Task directions: "3 de septiembre, 2022 (513, 433)" appears in one line; retype that line and all lines following it through the end of the records, with nothing left out or added.

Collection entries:
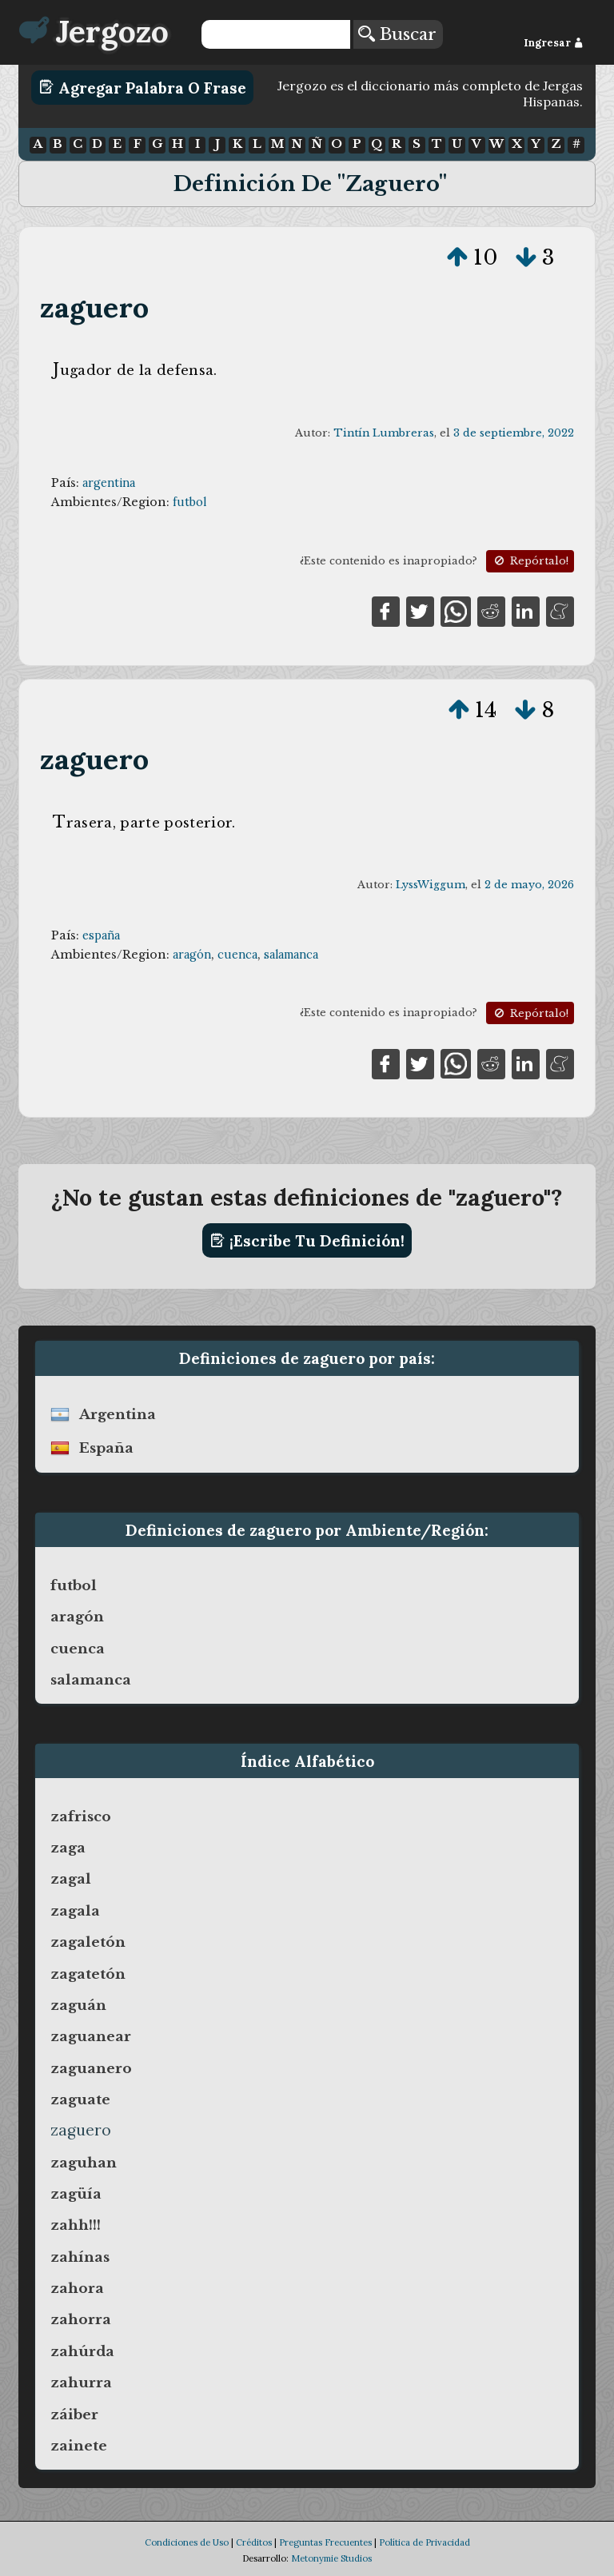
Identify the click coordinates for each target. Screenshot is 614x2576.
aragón (192, 954)
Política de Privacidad (424, 2542)
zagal (70, 1879)
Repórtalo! (530, 561)
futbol (189, 502)
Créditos (254, 2542)
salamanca (291, 954)
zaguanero (91, 2068)
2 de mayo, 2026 (529, 885)
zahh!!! (75, 2225)
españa (101, 935)
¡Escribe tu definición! (307, 1240)
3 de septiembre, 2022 (513, 433)
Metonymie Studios (331, 2558)
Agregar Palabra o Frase (142, 87)
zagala (75, 1911)
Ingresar (554, 43)
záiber (74, 2414)
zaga (68, 1847)
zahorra (80, 2319)
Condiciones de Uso (187, 2542)
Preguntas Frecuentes (325, 2542)
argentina (108, 483)
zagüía (76, 2194)
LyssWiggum (430, 885)
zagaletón (88, 1942)
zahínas (80, 2257)
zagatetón (88, 1974)
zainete (78, 2445)
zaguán (78, 2005)
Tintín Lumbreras (383, 433)
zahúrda (82, 2351)
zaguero (94, 307)
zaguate (80, 2099)
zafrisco (80, 1816)
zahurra (81, 2382)
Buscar (397, 34)
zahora (77, 2288)
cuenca (237, 954)
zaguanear (90, 2036)
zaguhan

Solution for this problem:
3 de septiembre, 2022 (513, 433)
Metonymie Studios (331, 2558)
Agregar Palabra o Frase (142, 87)
zagala (75, 1911)
Ingresar (554, 43)
záiber (74, 2414)
zaga (68, 1847)
zahorra (80, 2319)
Condiciones de Uso (187, 2542)
Preguntas Frecuentes (325, 2542)
argentina (108, 483)
zagüía (76, 2194)
LyssWiggum (430, 885)
zagaletón (88, 1942)
zahínas (80, 2257)
zagatetón (88, 1974)
zainete (78, 2445)
zaguán (78, 2005)
Tintín Lumbreras (383, 433)
zahúrda (82, 2351)
zaguero (94, 307)
zaguate (80, 2099)
zafrisco (80, 1816)
zahurra (81, 2382)
Buscar (397, 34)
zahora (77, 2288)
cuenca (237, 954)
zaguanear (90, 2036)
zaguhan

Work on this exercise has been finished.